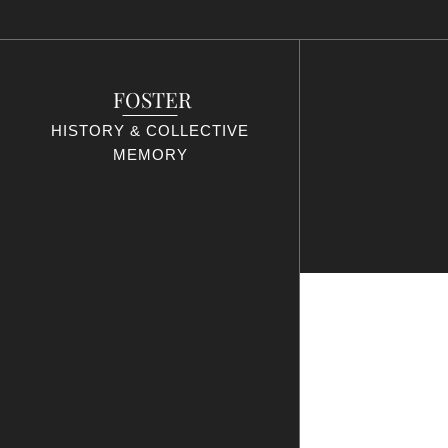
FOSTER
HISTORY & COLLECTIVE
MEMORY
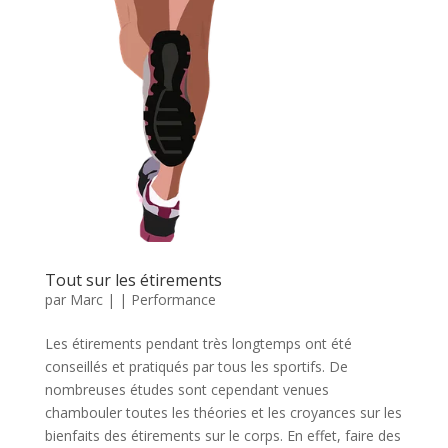
Tout sur les étirements
par
Marc
|
|
Performance
Les étirements pendant très longtemps ont été
conseillés et pratiqués par tous les sportifs. De
nombreuses études sont cependant venues
chambouler toutes les théories et les croyances sur les
bienfaits des étirements sur le corps. En effet, faire des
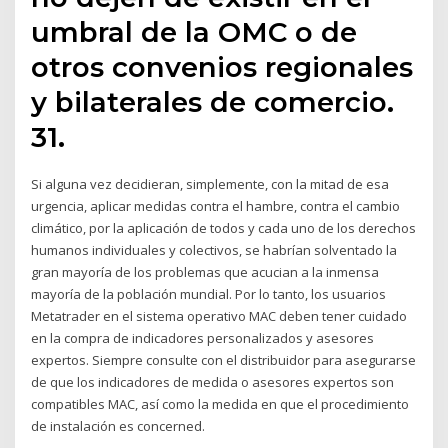
umbral de la OMC o de
otros convenios regionales
y bilaterales de comercio.
31.
Si alguna vez decidieran, simplemente, con la mitad de esa
urgencia, aplicar medidas contra el hambre, contra el cambio
climático, por la aplicación de todos y cada uno de los derechos
humanos individuales y colectivos, se habrían solventado la
gran mayoría de los problemas que acucian a la inmensa
mayoría de la población mundial. Por lo tanto, los usuarios
Metatrader en el sistema operativo MAC deben tener cuidado
en la compra de indicadores personalizados y asesores
expertos. Siempre consulte con el distribuidor para asegurarse
de que los indicadores de medida o asesores expertos son
compatibles MAC, así como la medida en que el procedimiento
de instalación es concerned.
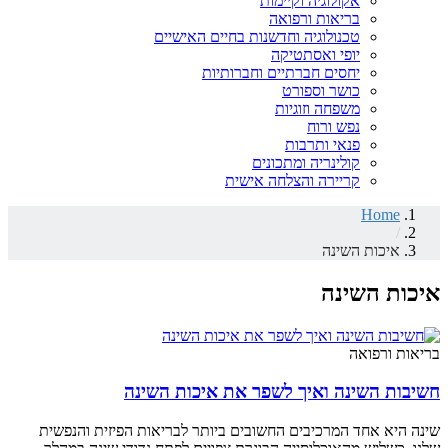
אקולוגיה וקיימות
בריאות ורפואה
טכנולוגיה וחדשנות בחיים האישיים
יופי ואסתטיקה
יחסים חברתיים וחברותיות
כושר וספורט
משפחה וזוגיות
נפש ורוח
פנאי ותרבות
קולינריה ומתכונים
קריירה והצלחה אישית
Home
/
איכות השינה
איכות השינה
בריאות ורפואה
חשיבות השינה ואיך לשפר את איכות השינה
שינה היא אחד המרכיבים החשובים ביותר לבריאות הפיזית והנפשית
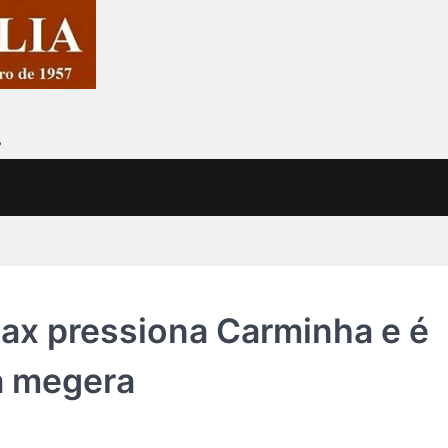
7
Max pressiona Carminha e é
a megera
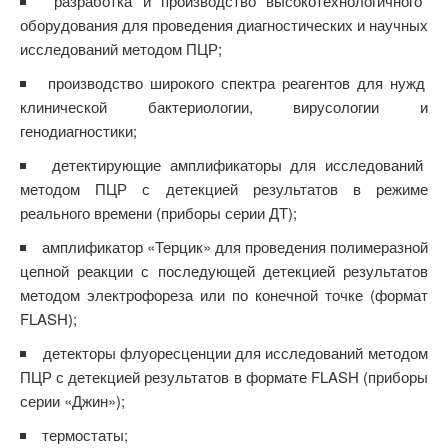
разработка и производство высокотехнологичного
оборудования для проведения диагностических и научных
исследований методом ПЦР;
производство широкого спектра реагентов для нужд
клинической бактериологии, вирусологии и
генодиагностики;
детектирующие амплификаторы для исследований
методом ПЦР с детекцией результатов в режиме
реального времени (приборы серии ДТ);
амплификатор «Терцик» для проведения полимеразной
цепной реакции с последующей детекцией результатов
методом электрофореза или по конечной точке (формат
FLASH);
детекторы флуоресценции для исследований методом
ПЦР с детекцией результатов в формате FLASH (приборы
серии «Джин»);
термостаты;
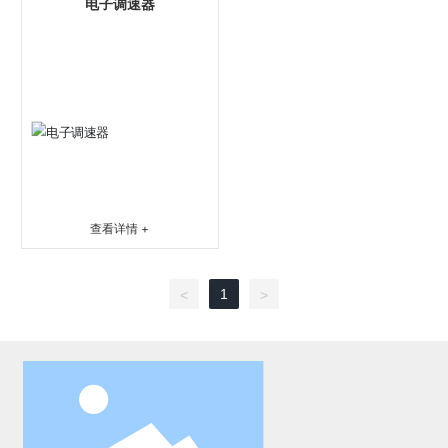
电子调速器
查看详情 +
1
<
>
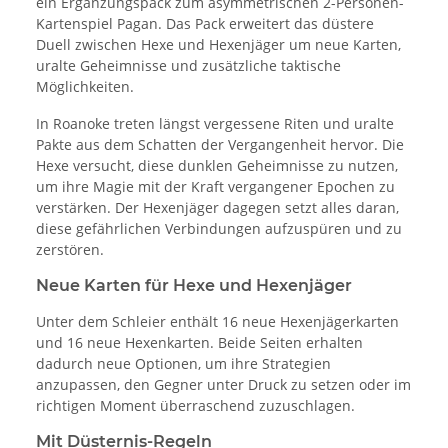
ein Ergänzungspack zum asymmetrischen 2-Personen-
Kartenspiel Pagan. Das Pack erweitert das düstere
Duell zwischen Hexe und Hexenjäger um neue Karten,
uralte Geheimnisse und zusätzliche taktische
Möglichkeiten.
In Roanoke treten längst vergessene Riten und uralte
Pakte aus dem Schatten der Vergangenheit hervor. Die
Hexe versucht, diese dunklen Geheimnisse zu nutzen,
um ihre Magie mit der Kraft vergangener Epochen zu
verstärken. Der Hexenjäger dagegen setzt alles daran,
diese gefährlichen Verbindungen aufzuspüren und zu
zerstören.
Neue Karten für Hexe und Hexenjäger
Unter dem Schleier enthält 16 neue Hexenjägerkarten
und 16 neue Hexenkarten. Beide Seiten erhalten
dadurch neue Optionen, um ihre Strategien
anzupassen, den Gegner unter Druck zu setzen oder im
richtigen Moment überraschend zuzuschlagen.
Mit Düsternis-Regeln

• **To do**: Output the whole listing exactly. Pictures stay out.

• **Task response**:
FOSTER
HISTORY & COLLECTIVE
MEMORY
Tout sur les étirements
par
Marc
|
|
Performance
Les étirements pendant très longtemps ont été
conseillés et pratiqués par tous les sportifs. De
nombreuses études sont cependant venues
chambouler toutes les théories et les croyances sur les
bienfaits des étirements sur le corps. En effet, faire des
umbral de la OMC o de
otros convenios regionales
y bilaterales de comercio.
31.
Si alguna vez decidieran, simplemente, con la mitad de esa
urgencia, aplicar medidas contra el hambre, contra el cambio
climático, por la aplicación de todos y cada uno de los derechos
humanos individuales y colectivos, se habrían solventado la
gran mayoría de los problemas que acucian a la inmensa
mayoría de la población mundial. Por lo tanto, los usuarios
Metatrader en el sistema operativo MAC deben tener cuidado
en la compra de indicadores personalizados y asesores
expertos. Siempre consulte con el distribuidor para asegurarse
de que los indicadores de medida o asesores expertos son
compatibles MAC, así como la medida en que el procedimiento
de instalación es concerned.
אקולוגיה וקיימות
בריאות ורפואה
טכנולוגיה וחדשנות בחיים האישיים
יופי ואסתטיקה
יחסים חברתיים וחברותיות
כושר וספורט
משפחה וזוגיות
נפש ורוח
פנאי ותרבות
קולינריה ומתכונים
קריירה והצלחה אישית
Home
/
איכות השינה
איכות השינה
בריאות ורפואה
חשיבות השינה ואיך לשפר את איכות השינה
שינה היא אחד המרכיבים החשובים ביותר לבריאות הפיזית והנפשית
7
Max pressiona Carminha e é
a megera
разработка и производство высокотехнологичного
оборудования для проведения диагностических и научных
исследований методом ПЦР;
производство широкого спектра реагентов для нужд
клинической бактериологии, вирусологии и
генодиагностики;
детектирующие амплификаторы для исследований
методом ПЦР с детекцией результатов в режиме
реального времени (приборы серии ДТ);
амплификатор «Терцик» для проведения полимеразной
цепной реакции с последующей детекцией результатов
методом электрофореза или по конечной точке (формат
FLASH);
детекторы флуоресценции для исследований методом
ПЦР с детекцией результатов в формате FLASH (приборы
серии «Джин»);
термостаты;
电子调速器
查看详情 +
1
<
>
ein Ergänzungspack zum asymmetrischen 2-Personen-
Kartenspiel Pagan. Das Pack erweitert das düstere
Duell zwischen Hexe und Hexenjäger um neue Karten,
uralte Geheimnisse und zusätzliche taktische
Möglichkeiten.
In Roanoke treten längst vergessene Riten und uralte
Pakte aus dem Schatten der Vergangenheit hervor. Die
Hexe versucht, diese dunklen Geheimnisse zu nutzen,
um ihre Magie mit der Kraft vergangener Epochen zu
verstärken. Der Hexenjäger dagegen setzt alles daran,
diese gefährlichen Verbindungen aufzuspüren und zu
zerstören.
Neue Karten für Hexe und Hexenjäger
Unter dem Schleier enthält 16 neue Hexenjägerkarten
und 16 neue Hexenkarten. Beide Seiten erhalten
dadurch neue Optionen, um ihre Strategien
anzupassen, den Gegner unter Druck zu setzen oder im
richtigen Moment überraschend zuzuschlagen.
Mit Düsternis-Regeln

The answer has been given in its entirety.